CACREP runs on a tight budget. Each year the CACREP Board scrutinizes the budget, always looking for ways to reduce costs. Recent examples include initiating electronic transmission of review materials to reduce the cost of copying and shipping, and increasing use of conference calls and teleconferencing to reduce travel expenses. The staff periodically checks fees and dues of other accrediting bodies to ensure that our costs are reasonable. The application and annual maintenance fees are less expensive than many other health-related accrediting bodies.  For example, Master’s degree programs in Social Work pay over $10,000 in combined candidacy and initial accreditation fees, as well as annual fees that range from $3270 to $6575.   Doctoral Psychology programs pay a $2500 application fee and then $2500 annual fee per doctoral program.  Master’s degree programs in speech, language and hearing pay $7000 in combined candidacy and initial accreditation fees and up to $2780 in annual fees.  By comparison, CACREP’s application fees and annual fees would be considered in the low to normal range.

Does CACREP accreditation yield a good return on investment?

I believe this question can be answered with a resounding YES. First, CACREP has a 30 year reputation as representing the highest standards for counselor preparation. Many students come to your institution because of CACREP accreditation. Even a decade ago, dissertation research conducted by Leah Brew  found that when counseling programs achieve CACREP accreditation, it was reported that both the number of applications and quality of applicants to their programs increased.  In addition, this research reported that after gaining CACREP accreditation, the percentage of student passing the NCE increased, as well as faculty productivity related to professional activities (publishing and presenting). CACREP accreditation has been shown to have a positive impact on programs.

Ever notice how many advertisements for counselor educators state a preference for graduates of CACREP-accredited programs? This will become even more important in the coming years. If you have a CACREP-accredited doctoral program it will be easier for your graduates to find faculty positions. In addition, if you are looking to hire a new faculty member you will attract more, and possibly better, candidates if your program(s) are CACREP accredited.

The most important element in your investment in accreditation is the benefits for students. Since CACREP is recognized by most counselor licensing boards, your graduates will likely have an easier time qualifying to sit the licensure examination and becoming licensed counselors. As the counseling profession continue to mature and gain recognition, it is quite possible that some states will require graduation from a CACREP-accredited program to be eligible for licensure.  This is not uncommon in many other professions, such as medicine, social work, physical therapy, and architecture.

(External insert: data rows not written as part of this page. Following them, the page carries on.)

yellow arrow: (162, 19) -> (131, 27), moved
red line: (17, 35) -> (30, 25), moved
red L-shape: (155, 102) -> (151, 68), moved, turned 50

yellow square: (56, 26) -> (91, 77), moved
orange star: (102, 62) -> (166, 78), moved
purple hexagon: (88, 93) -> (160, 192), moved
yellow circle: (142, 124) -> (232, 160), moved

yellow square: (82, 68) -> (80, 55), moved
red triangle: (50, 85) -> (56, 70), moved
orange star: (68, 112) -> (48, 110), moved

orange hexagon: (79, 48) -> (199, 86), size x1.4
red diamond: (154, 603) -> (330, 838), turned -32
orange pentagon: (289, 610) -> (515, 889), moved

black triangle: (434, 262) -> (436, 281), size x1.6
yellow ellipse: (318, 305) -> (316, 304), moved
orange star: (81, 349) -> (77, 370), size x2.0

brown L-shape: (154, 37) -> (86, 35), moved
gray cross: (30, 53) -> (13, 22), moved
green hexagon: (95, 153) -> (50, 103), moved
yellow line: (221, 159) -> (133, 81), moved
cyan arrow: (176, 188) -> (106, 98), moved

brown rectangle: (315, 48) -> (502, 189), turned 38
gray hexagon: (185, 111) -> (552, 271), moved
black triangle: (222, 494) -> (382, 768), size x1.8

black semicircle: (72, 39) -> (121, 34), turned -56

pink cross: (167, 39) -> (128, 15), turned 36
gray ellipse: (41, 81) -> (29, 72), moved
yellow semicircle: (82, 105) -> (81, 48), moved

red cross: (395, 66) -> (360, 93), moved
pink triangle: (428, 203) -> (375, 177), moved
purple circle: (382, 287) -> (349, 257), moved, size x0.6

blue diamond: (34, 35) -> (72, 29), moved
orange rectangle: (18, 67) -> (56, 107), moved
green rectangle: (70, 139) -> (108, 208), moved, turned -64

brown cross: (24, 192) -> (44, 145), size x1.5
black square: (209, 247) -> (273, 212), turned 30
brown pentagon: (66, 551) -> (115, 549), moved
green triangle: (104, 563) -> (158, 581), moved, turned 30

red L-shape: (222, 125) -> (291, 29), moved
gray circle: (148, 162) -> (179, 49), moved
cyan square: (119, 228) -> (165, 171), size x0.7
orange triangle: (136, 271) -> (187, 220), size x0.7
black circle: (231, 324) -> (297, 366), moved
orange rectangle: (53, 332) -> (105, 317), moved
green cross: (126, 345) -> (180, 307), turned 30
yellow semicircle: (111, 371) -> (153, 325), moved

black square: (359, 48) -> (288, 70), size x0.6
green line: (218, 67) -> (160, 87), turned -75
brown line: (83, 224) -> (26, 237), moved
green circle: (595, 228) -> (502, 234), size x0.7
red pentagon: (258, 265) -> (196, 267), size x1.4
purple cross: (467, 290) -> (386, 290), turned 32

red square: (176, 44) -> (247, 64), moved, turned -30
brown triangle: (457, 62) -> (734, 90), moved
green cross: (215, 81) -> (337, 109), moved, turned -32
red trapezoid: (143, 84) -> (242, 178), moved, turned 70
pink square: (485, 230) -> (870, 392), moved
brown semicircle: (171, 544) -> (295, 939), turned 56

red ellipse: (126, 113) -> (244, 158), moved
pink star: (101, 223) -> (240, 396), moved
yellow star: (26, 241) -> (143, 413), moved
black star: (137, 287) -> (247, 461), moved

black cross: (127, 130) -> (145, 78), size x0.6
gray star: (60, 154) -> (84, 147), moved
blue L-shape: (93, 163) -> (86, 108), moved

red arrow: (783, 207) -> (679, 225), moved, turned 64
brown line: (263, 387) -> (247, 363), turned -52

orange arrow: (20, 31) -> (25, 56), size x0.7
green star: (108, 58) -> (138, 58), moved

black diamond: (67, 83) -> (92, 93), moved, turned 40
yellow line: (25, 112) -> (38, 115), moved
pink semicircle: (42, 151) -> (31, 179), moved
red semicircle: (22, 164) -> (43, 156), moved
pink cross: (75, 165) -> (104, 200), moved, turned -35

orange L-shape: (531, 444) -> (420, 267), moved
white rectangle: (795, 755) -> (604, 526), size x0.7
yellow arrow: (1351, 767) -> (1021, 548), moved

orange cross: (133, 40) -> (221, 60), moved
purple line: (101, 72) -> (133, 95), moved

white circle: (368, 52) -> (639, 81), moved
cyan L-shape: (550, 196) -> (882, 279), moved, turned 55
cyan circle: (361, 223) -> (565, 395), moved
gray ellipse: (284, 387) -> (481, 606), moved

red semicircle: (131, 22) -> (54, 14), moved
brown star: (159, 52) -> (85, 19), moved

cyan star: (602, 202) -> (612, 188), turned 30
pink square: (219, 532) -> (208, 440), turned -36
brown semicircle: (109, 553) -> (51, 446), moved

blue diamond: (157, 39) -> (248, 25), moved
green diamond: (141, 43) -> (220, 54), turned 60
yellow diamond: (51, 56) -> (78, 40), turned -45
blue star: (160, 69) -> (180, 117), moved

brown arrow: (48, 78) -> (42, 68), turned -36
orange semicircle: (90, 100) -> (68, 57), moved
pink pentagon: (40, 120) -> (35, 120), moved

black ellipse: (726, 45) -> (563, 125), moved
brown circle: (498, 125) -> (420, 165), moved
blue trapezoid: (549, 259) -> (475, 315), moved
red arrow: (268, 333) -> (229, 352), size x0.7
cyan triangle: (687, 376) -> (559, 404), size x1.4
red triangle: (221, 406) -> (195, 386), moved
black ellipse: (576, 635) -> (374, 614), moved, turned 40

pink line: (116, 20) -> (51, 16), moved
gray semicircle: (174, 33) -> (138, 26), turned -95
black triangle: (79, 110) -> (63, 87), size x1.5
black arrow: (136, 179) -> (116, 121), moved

Students enroll in your programs not only to become licensed but to get jobs. Employers prefer graduates of CACREP-accredited programs. The Veterans Administration recently announced that they would only recognize licensed counselors who graduated from a CACREP-accredited program as approved providers. The Secretary of the Army recently issued a directive that substance abuse counselors must be graduates of CACREP accredited programs, which may affect hiring throughout the military health system. These decisions were based, in part, on the recommendations of The Institute of Medicine (IOM), an independent, nonprofit organization that works outside of government to provide unbiased and authoritative advice to decision makers and the public. After extensive research and hearings the IOM recognized CACREP as the accrediting body for counselor education. Based on their recommendations it is likely that more federal and state agencies will require CACREP-accreditation. This is tremendous benefit to the graduates of your program.

So I hope you agree, even with tight budgets, CACREP is a sound return on your investment.